Ein Zugeständnis von Wirtschaftsminister Peter Altmaier“, so Franke. „Die Minister Müller und Heil wollten stets die Verantwortung für die gesamte Lieferkette vom Rohstoff bis zum Verbraucher.“
„Das Gesetz gilt zunächst für Unternehmen gleich welcher Rechtsform mit Sitz oder Hauptverwaltung in Deutschland, wenn sie in der Regel mehr als 3000 Arbeitnehmer beschäftigen“, sagt der Logistikexperte. „Dieser Wert sinkt ab dem 1. Januar 2024 dann auf 1000 Mitarbeiter.“
Der Gesetzgeber gehe davon aus, dass mit dieser Eingrenzung zwischen 2000 und 3000 Unternehmen in Deutschland betroffen sind und man im Ergebnis also den klassischen Mittelstand daher außen vorlasse.
Ursprünglich sollte das Gesetz ja schon bei 500 Arbeitnehmern greifen. Da wäre der Kreis der Betroffenen deutlich größer gewesen.“
Es sei aber sicher, dass noch eine Verschärfung kommt, sagt Franke und verweist auf einen aktuellen Bericht des Europäischen Parlaments. So sollen Risiken für die Verletzung von Menschenrechten und Umweltstandards auch bei Tochterunternehmen und Zulieferern überprüft werden.
Die Europaabgeordneten wollen, dass alle Unternehmen ihre Vorprodukte prüfen“, erklärt Franke. „Neben großen Unternehmen auch mittlere und kleine Firmen, sofern diese börsennotiert sind oder ein besonderes Risiko aufweisen.“ Das geplante EU-Gesetz soll nach den Worten des Experten ebenso für Firmen gelten, die ihren Sitz zwar nicht in der EU haben, aber im Binnenmarkt tätig sind. „Die Kommission hat angekündigt, dass sie ihren Gesetzesvorschlag zu diesem Thema noch in diesem Jahr vorlegen wird.“
Wer seine Pflichten aus dem LKG nicht erfüllt, so Franke weiter, kann von der zuständigen Behörde dazu angehalten werden. „Die Behörden haben einen gut gefüllten Instrumentenkasten, um das Gesetz durchzusetzen.

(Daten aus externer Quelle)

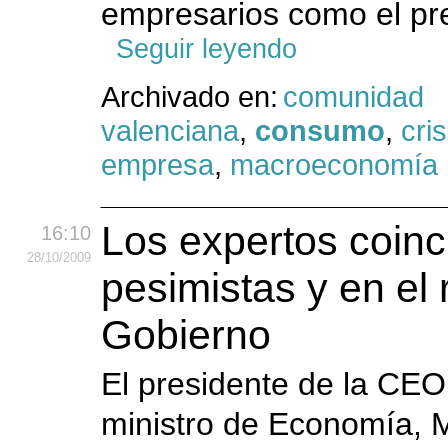
empresarios como el pre
Seguir leyendo
Archivado en:
comunidad
valenciana
,
consumo
,
cris
empresa
,
macroeconomía
Los expertos coin
16:10
28
/10
/2009
pesimistas y en el
Gobierno
El presidente de la CEO
ministro de Economía, M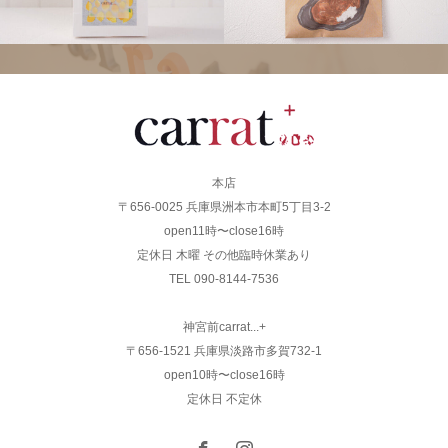
本店
〒656-0025 兵庫県洲本市本町5丁目3-2
open11時〜close16時
定休日 木曜 その他臨時休業あり
TEL 090-8144-7536
神宮前carrat...+
〒656-1521 兵庫県淡路市多賀732-1
open10時〜close16時
定休日 不定休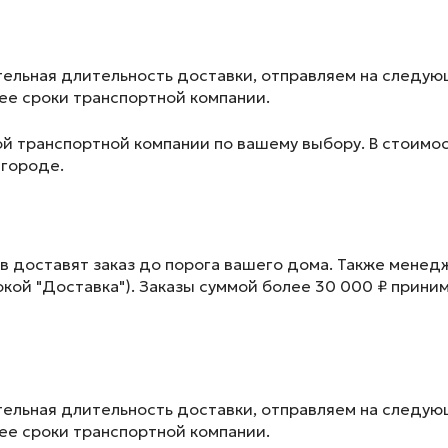
ельная длительность доставки, отправляем на следу
лее сроки транспортной компании.
ой транспортной компании по вашему выбору. В стоимос
 городе.
в доставят заказ до порога вашего дома. Также менед
окой "Доставка"). Заказы суммой более 30 000 ₽ прини
ельная длительность доставки, отправляем на следу
лее сроки транспортной компании.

So könne sie Personen laden und befragen, Grundstücke betreten und Unternehmen Handlungen zur Erfüllung ihrer Pflichten aufgeben. „Wer nicht mitmacht, kann mit Zwangsgeldern dazu gezwungen werden. Zudem drohen empfindliche Bußgelder und Strafen, je nach Vergehen 100.000 bis 800.000 Euro. Übersteigt der weltweite durchschnittliche Jahresumsatz des Unternehmens 400 Millionen Euro, kann das Bußgeld sogar bis zu zwei Prozent des Umsatzes betragen.“
Franke rät Unternehmern, so schnell wie möglich die Weichen für die Umsetzung des geplanten Lieferkettengesetzes zu stellen.
Die Blockchain als Wachhund in der Lieferkette könnte zumindest für Großunternehmen ein attraktiver Ansatz sein, um Ökologie, Menschenrechte und Ökonomie unter einen Hut zu bringen. So Dr. Ulrich Franke, Management Consultant
Das neue Gesetz wird sicherlich zunächst zu ökonomischen Nachteilen führen, zum Beispiel durch den erhöhten administrativen Aufwand für das geforderte Risikomanagement in der Lieferkette. Diesen kann man jedoch durch die Verknüpfung von digitalen und rechtlichen Lösungen gut begrenzen und somit auch die zusätzlichen Kosten minimieren. Auf der anderen Seite können sich aber auch deutsche Unternehmen durch den Nachweis der Einhaltung von Nachhaltigkeit und menschenrechtlicher Sorgfalt in ihren Lieferketten einen Wettbewerbsvorteil erarbeiten und damit unterm Strich profitabler werden.“ „Das ist auch eine Chance“, meint Schork.